Hi Coenel, I envy you! Wish I could explore that rugged coastline some day (Hubby and I love the Tsitsikamma region):
Pistol-Pete had this advice (uhm, ten years ago...):
Having done the trail 7 times (1st one at the age of 5!) I can hopefully give you a few pointers when planning for it.
Accommodation on each night is in two log cabins with 6 beds (1 inch mattress), so just the old sleeping bag will do - no mattress. Rubbish bins, fire wood, braai areas and grids are provided at each hut, making a braai a good idea for the first night. Vacuum packed meat seems to last quite some time and can be taken for nights 2 and 3.
Crossing the Bloukrans River (Day 4) should only be attempted at low tide, so check the tide table for that day - waking up at 3 in the morning to make the low tide is sometimes necessary! Rain can be quite frequent, and can pose problems for crossings of the Bloukrans (Day 4), Lottering (Day 3). On one occasion we had to swim the Haartenbos (Day 3) and even Natures Valley! (Day 5). Take a survival bag to float the old rucksack through difficult sections, should you be caught. Be very aware of currents at the mouths of these rivers. Also don't hesitate to use the numerous escape routes marked on the map should the crossing appear to be dangerous in any way. Check that all the people on the hike can swim - we have been caught out like this before! Watch out for the accent up to the plateau about 7 km into day 4.

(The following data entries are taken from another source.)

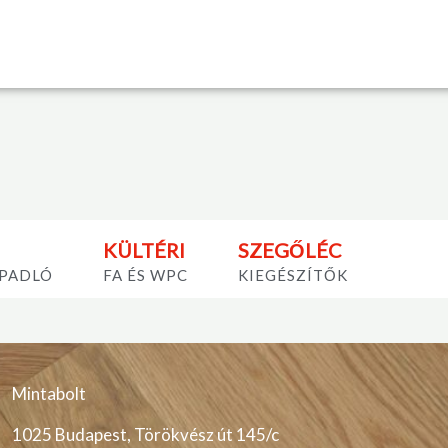
KÜLTÉRI
SZEGŐLÉC
 PADLÓ
FA ÉS WPC
KIEGÉSZÍTŐK
Mintabolt
1025 Budapest, Törökvész út 145/c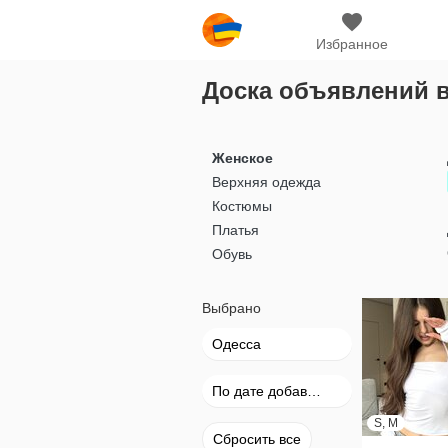
Избранное
Доска объявлений в
Женское
Верхняя одежда
Костюмы
Платья
Обувь
Выбрано
Одесса
По дате добавления
S, M
Сбросить все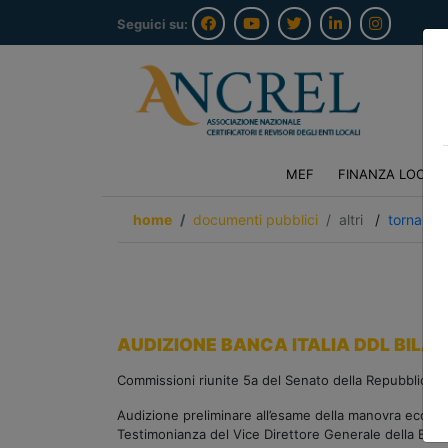
Seguici su:
MEF
FINANZA LOCAL
home
documenti pubblici
altri
/
torna ind
AUDIZIONE BANCA ITALIA DDL BILA
Commissioni riunite 5a del Senato della Repubblica 
Audizione preliminare all’esame della manovra econo
Testimonianza del Vice Direttore Generale della Banca 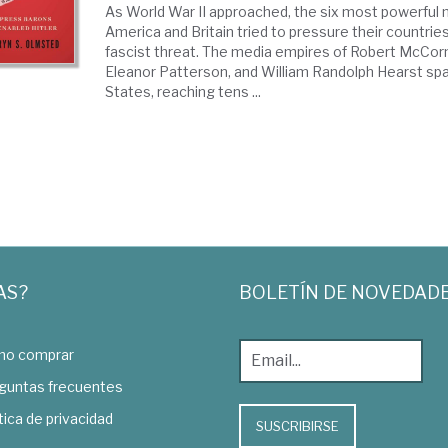
As World War II approached, the six most powerful 
America and Britain tried to pressure their countrie
fascist threat. The media empires of Robert McCor
Eleanor Patterson, and William Randolph Hearst sp
States, reaching tens ...
AS?
BOLETÍN DE NOVEDAD
o comprar
guntas frecuentes
tica de privacidad
SUSCRIBIRSE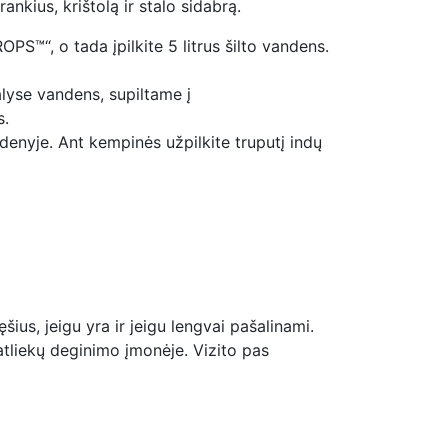
ankius, krištolą ir stalo sidabrą.
PS™“, o tada įpilkite 5 litrus šilto vandens.
alyse vandens, supiltame į
s.
ndenyje. Ant kempinės užpilkite truputį indų
šius, jeigu yra ir jeigu lengvai pašalinami.
atliekų deginimo įmonėje. Vizito pas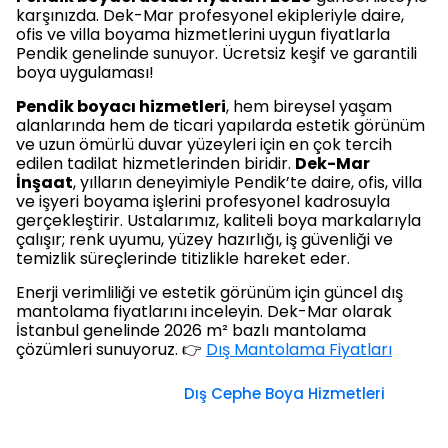
karşınızda. Dek-Mar profesyonel ekipleriyle daire,
ofis ve villa boyama hizmetlerini uygun fiyatlarla
Pendik genelinde sunuyor. Ücretsiz keşif ve garantili
boya uygulaması!
Pendik boyacı hizmetleri
, hem bireysel yaşam
alanlarında hem de ticari yapılarda estetik görünüm
ve uzun ömürlü duvar yüzeyleri için en çok tercih
edilen tadilat hizmetlerinden biridir.
Dek-Mar
İnşaat
, yılların deneyimiyle Pendik’te daire, ofis, villa
ve işyeri boyama işlerini profesyonel kadrosuyla
gerçekleştirir. Ustalarımız, kaliteli boya markalarıyla
çalışır; renk uyumu, yüzey hazırlığı, iş güvenliği ve
temizlik süreçlerinde titizlikle hareket eder.
Enerji verimliliği ve estetik görünüm için güncel dış
mantolama fiyatlarını inceleyin. Dek-Mar olarak
İstanbul genelinde 2026 m² bazlı mantolama
çözümleri sunuyoruz. 👉
Dış Mantolama Fiyatları
Dış Cephe Boya Hizmetleri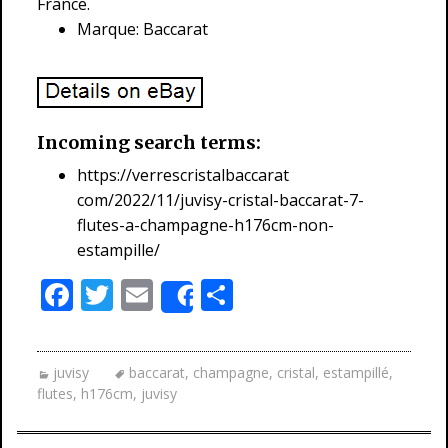
France.
Marque: Baccarat
Incoming search terms:
https://verrescristalbaccarat
com/2022/11/juvisy-cristal-baccarat-7-
flutes-a-champagne-h176cm-non-
estampille/
F
T
E
P
Share
ac
w
m
ar
e
itt
ai
ta
juvisy
baccarat
,
champagne
,
cristal
,
estampillé
,
b
er
l
g
flutes
,
h176cm
,
juvisy
o
er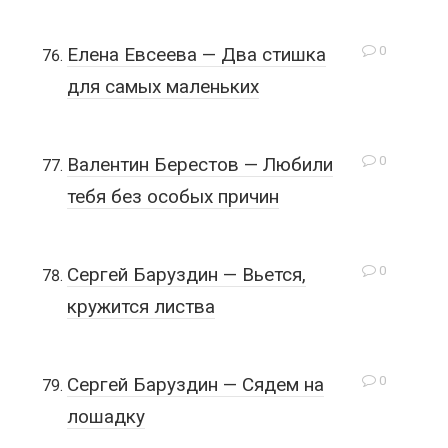
0
Елена Евсеева — Два стишка
для самых маленьких
0
Валентин Берестов — Любили
тебя без особых причин
0
Сергей Баруздин — Вьется,
кружится листва
0
Сергей Баруздин — Сядем на
лошадку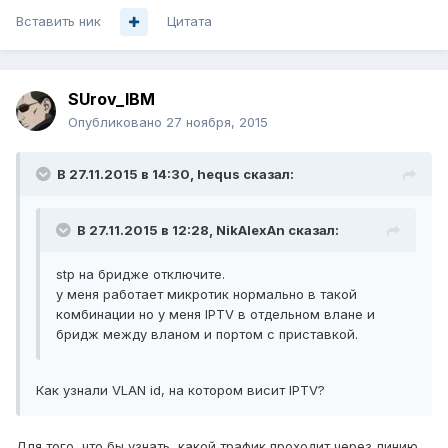
Вставить ник
Цитата
SUrov_IBM
Опубликовано
27 ноября, 2015
В 27.11.2015 в 14:30, hequs сказал:
В 27.11.2015 в 12:28, NikAlexAn сказал:
stp на бридже отключите.
у меня работает микротик нормально в такой
комбинации но у меня IPTV в отдельном влане и
бридж между вланом и портом с приставкой.
Как узнали VLAN id, на котором висит IPTV?
Для того, что бы узнать, какой трафик проходит через линию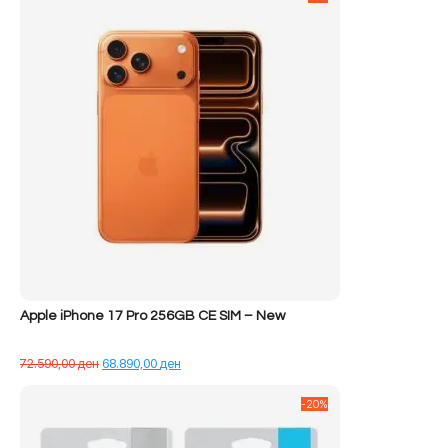
Apple iPhone 17 Pro 256GB CE SIM – New
Çmimi
Çmimi
72.590,00
ден
68.890,00
ден
origjinal
i
qe:
tanishëm
-20%
72.590,00 ден.
është:
68.890,00 ден.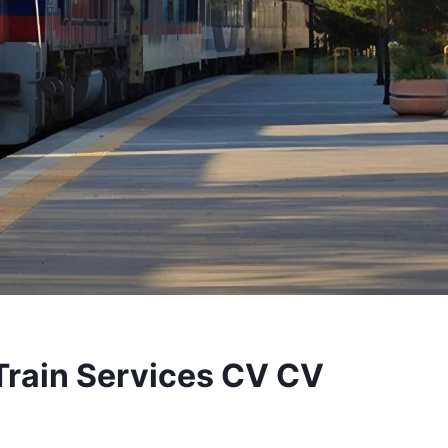
Train Services CV CV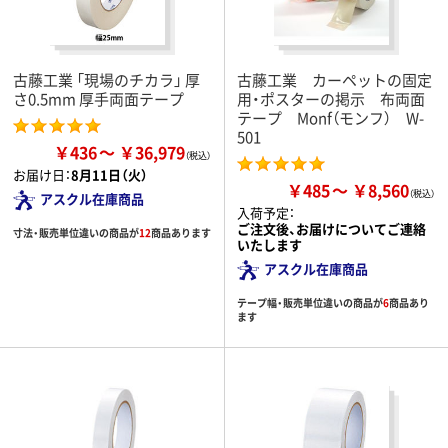
古藤工業 「現場のチカラ」 厚
古藤工業 カーペットの固定
さ0.5mm 厚手両面テープ
用・ポスターの掲示 布両面
テープ Monf（モンフ） W-
501
￥436
￥36,979
お届け日：
8月11日（火）
￥485
￥8,560
アスクル在庫商品
入荷予定：
ご注文後、お届けについてご連絡
寸法・販売単位違いの商品が
12
商品あります
いたします
アスクル在庫商品
テープ幅・販売単位違いの商品が
6
商品あり
ます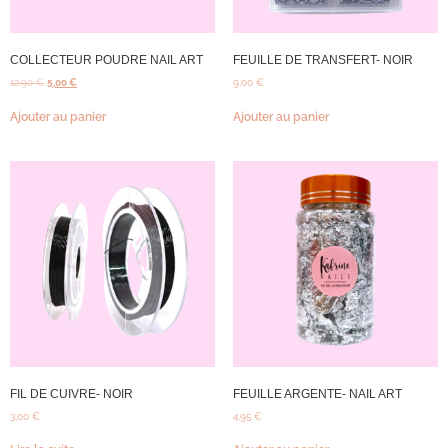
COLLECTEUR POUDRE NAIL ART
FEUILLE DE TRANSFERT- NOIR
12,90
€
5,00
€
9,00
€
Ajouter au panier
Ajouter au panier
FIL DE CUIVRE- NOIR
FEUILLE ARGENTE- NAIL ART
3,00
€
4,95
€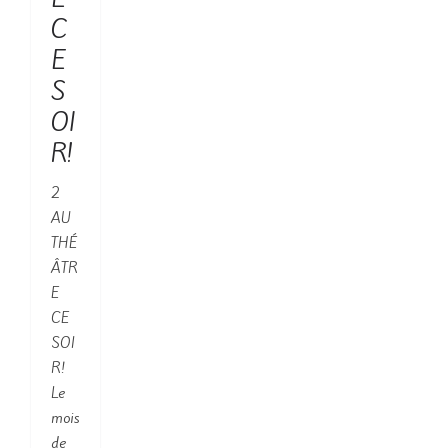
C
E
S
OI
R!
2
AU
THÉ
ÂTR
E
CE
SOI
R!
Le
mois
de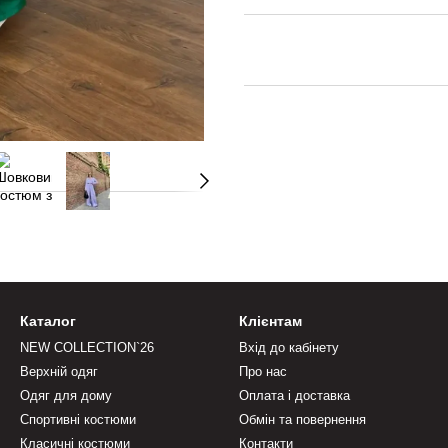
Каталог
Клієнтам
NEW COLLECTION`26
Вхід до кабінету
Верхній одяг
Про нас
Одяг для дому
Оплата і доставка
Спортивні костюми
Обмін та повернення
Класичні костюми
Контакти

There is evidence of people missing the path and continuing along the coast to the mouth of the Bloukrans. Fill up the water bottle at the last water point before the overnight hut. There are asbestos rain water tanks, but these are often dry especially in the dry months. Try to use water sparingly from these tanks, as the next group of hikers will appreciate your consideration. Candles seem to be a good idea for night time in the huts, just clean up any mess they make. The otter is a very shy little guy and if you see one, consider yourself lucky.
Bottle nosed dolphins are a common sight and often come in close to the shore and play in the surf - look out for them at Oakhurst hut. The Knysna Loerie can quite often be seen jumping about in the upper forest canopy, and are full of character. Do not rush to get to the next hut, as you will end up missing a lot along the way. Take time to explore river mouths, swim etc.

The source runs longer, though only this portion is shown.